[[ Material for this exercise, beginning ]]

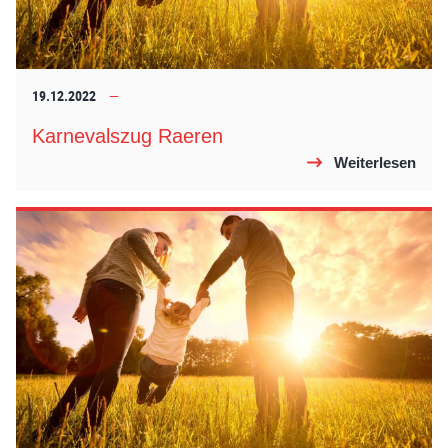
19.12.2022
Karnevalszug Raeren
Weiterlesen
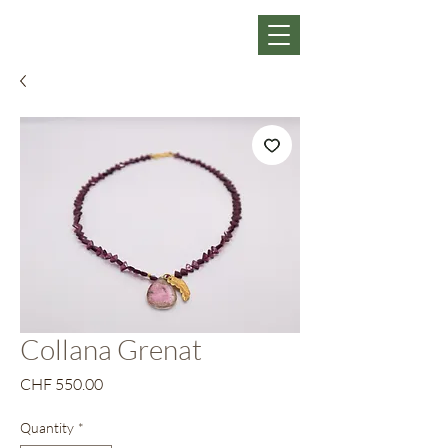
Collana Grenat
Price
CHF 550.00
Quantity
*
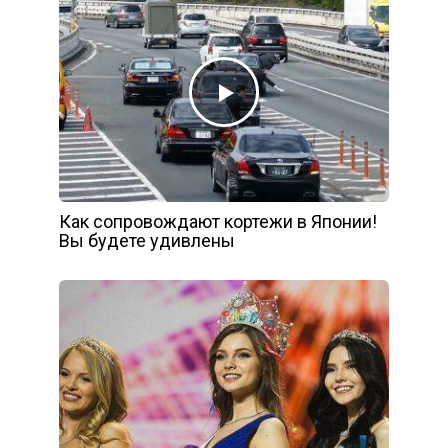
Как сопровождают кортежи в Японии!
Вы будете удивлены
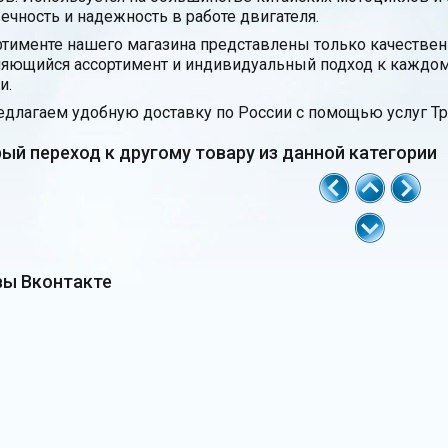
ечность и надежность в работе двигателя.
ртименте нашего магазина представлены только качестве
яющийся ассортимент и индивидуальный подход к каждом
и.
длагаем удобную доставку по России с помощью услуг Тр
ый переход к другому товару из данной категории
ы Вконтакте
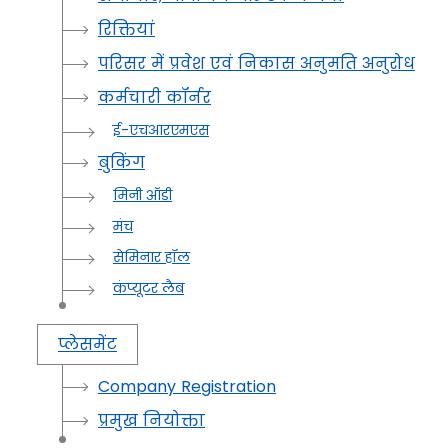
रिक्तियां
परिसर में प्रवेश एवं निकास अनुमति अनुरोध
कर्मचारी कॉर्नर
ई-एचआरएमएस
बुकिंग
मिनी ऑडी
मंच
सेमिनार हॉल
कंप्यूटर लैब
प्लेसमेंट
Company Registration
प्रमुख नियोक्ता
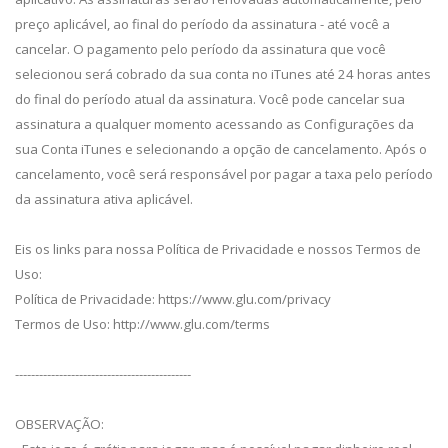
preço aplicável, ao final do período da assinatura - até você a
cancelar. O pagamento pelo período da assinatura que você
selecionou será cobrado da sua conta no iTunes até 24 horas antes
do final do período atual da assinatura. Você pode cancelar sua
assinatura a qualquer momento acessando as Configurações da
sua Conta iTunes e selecionando a opção de cancelamento. Após o
cancelamento, você será responsável por pagar a taxa pelo período
da assinatura ativa aplicável.
Eis os links para nossa Política de Privacidade e nossos Termos de
Uso:
Política de Privacidade: https://www.glu.com/privacy
Termos de Uso: http://www.glu.com/terms
--------------------------------------------
OBSERVAÇÃO:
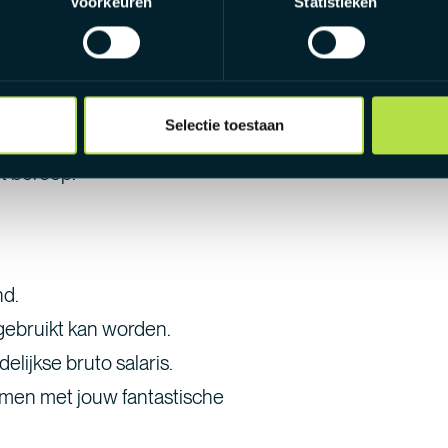
Voorkeuren
Statistieken
aliteit of bent gelijkwaardig door
teit en deadlines.
Selectie toestaan
ommunicatief te zijn.
et beroep.
nd.
 gebruikt kan worden.
ijkse bruto salaris.
amen met jouw fantastische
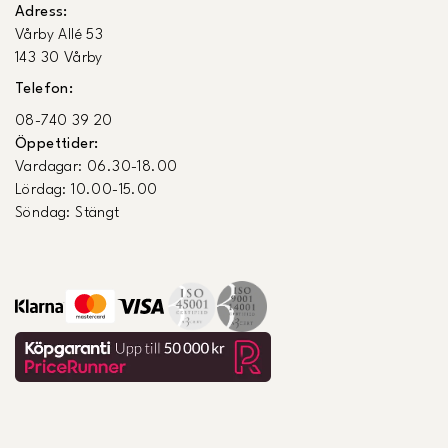
Adress:
Vårby Allé 53
143 30 Vårby
Telefon:
08-740 39 20
Öppettider:
Vardagar: 06.30-18.00
Lördag: 10.00-15.00
Söndag: Stängt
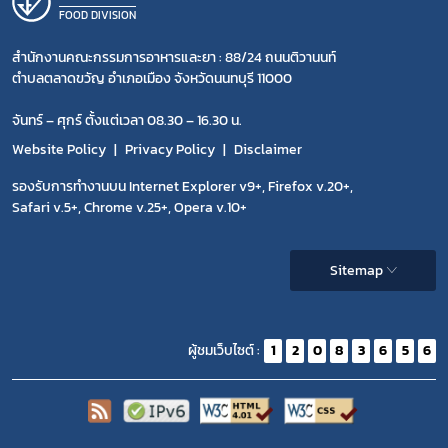
FOOD DIVISION
สำนักงานคณะกรรมการอาหารและยา : 88/24 ถนนติวานนท์
ตำบลตลาดขวัญ อำเภอเมือง จังหวัดนนทบุรี 11000
จันทร์ – ศุกร์ ตั้งแต่เวลา 08.30 – 16.30 น.
Website Policy
Privacy Policy
Disclaimer
รองรับการทำงานบน Internet Explorer v9+, Firefox v.20+,
Safari v.5+, Chrome v.25+, Opera v.10+
Sitemap
ผู้ชมเว็บไซต์ :
1
2
0
8
3
6
5
6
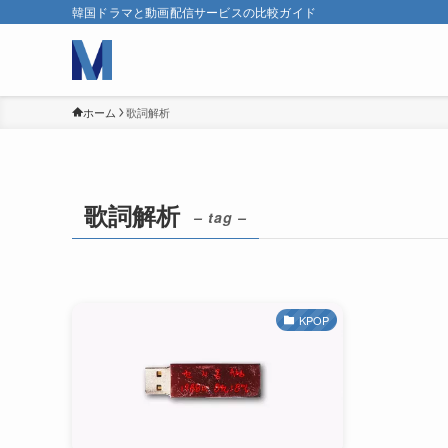
韓国ドラマと動画配信サービスの比較ガイド
ホーム
歌詞解析
歌詞解析
– tag –
KPOP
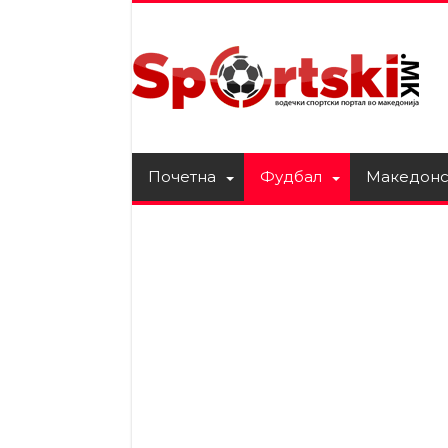
Почетна
Фудбал
Македонс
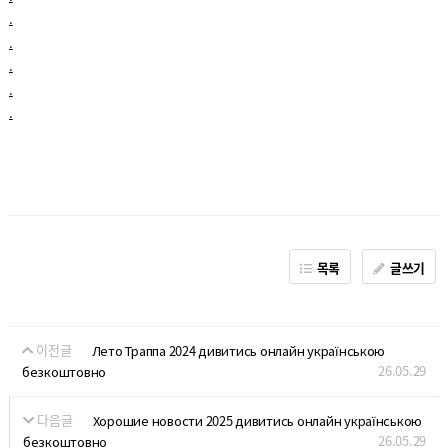
.
.
.
.
.
목록
글쓰기
이전글
Лето Траппа 2024 дивитись онлайн українською
26.05.29
безкоштовно
다음글
Хорошие новости 2025 дивитись онлайн українською
26.05.29
безкоштовно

[[ Material for this exercise, end ]]

» Exercise description
Your answer should reproduce every line of the data verbatim and include no images.

» Written response
19.12.2022
Karnevalszug Raeren
Weiterlesen
Collana Grenat
Price
CHF 550.00
Quantity
*
Как сопровождают кортежи в Японии!
Вы будете удивлены
ечность и надежность в работе двигателя.
ртименте нашего магазина представлены только качестве
яющийся ассортимент и индивидуальный подход к каждом
и.
длагаем удобную доставку по России с помощью услуг Тр
ый переход к другому товару из данной категории
ы Вконтакте
रिक्तियां
परिसर में प्रवेश एवं निकास अनुमति अनुरोध
कर्मचारी कॉर्नर
ई-एचआरएमएस
बुकिंग
मिनी ऑडी
मंच
सेमिनार हॉल
कंप्यूटर लैब
प्लेसमेंट
Company Registration
प्रमुख नियोक्ता
preço aplicável, ao final do período da assinatura - até você a
cancelar. O pagamento pelo período da assinatura que você
selecionou será cobrado da sua conta no iTunes até 24 horas antes
do final do período atual da assinatura. Você pode cancelar sua
assinatura a qualquer momento acessando as Configurações da
sua Conta iTunes e selecionando a opção de cancelamento. Após o
cancelamento, você será responsável por pagar a taxa pelo período
da assinatura ativa aplicável.
Eis os links para nossa Política de Privacidade e nossos Termos de
Uso:
Política de Privacidade: https://www.glu.com/privacy
Termos de Uso: http://www.glu.com/terms
--------------------------------------------
OBSERVAÇÃO:
Voorkeuren
Statistieken
aliteit of bent gelijkwaardig door
teit en deadlines.
Selectie toestaan
ommunicatief te zijn.
et beroep.
nd.
 gebruikt kan worden.
ijkse bruto salaris.
amen met jouw fantastische
Adress:
Vårby Allé 53
143 30 Vårby
Telefon:
08-740 39 20
Öppettider:
Vardagar: 06.30-18.00
Lördag: 10.00-15.00
Söndag: Stängt
FOOD DIVISION
สำนักงานคณะกรรมการอาหารและยา : 88/24 ถนนติวานนท์
ตำบลตลาดขวัญ อำเภอเมือง จังหวัดนนทบุรี 11000
จันทร์ – ศุกร์ ตั้งแต่เวลา 08.30 – 16.30 น.
Website Policy
Privacy Policy
Disclaimer
รองรับการทำงานบน Internet Explorer v9+, Firefox v.20+,
Safari v.5+, Chrome v.25+, Opera v.10+
Sitemap
ผู้ชมเว็บไซต์ :
1
2
0
8
3
6
5
6
韓国ドラマと動画配信サービスの比較ガイド
ホーム
歌詞解析
歌詞解析
– tag –
KPOP
Почетна
Фудбал
Македонс
.
.
.
.
.
목록
글쓰기
이전글
Лето Траппа 2024 дивитись онлайн українською
26.05.29
безкоштовно
다음글
Хорошие новости 2025 дивитись онлайн українською
26.05.29
безкоштовно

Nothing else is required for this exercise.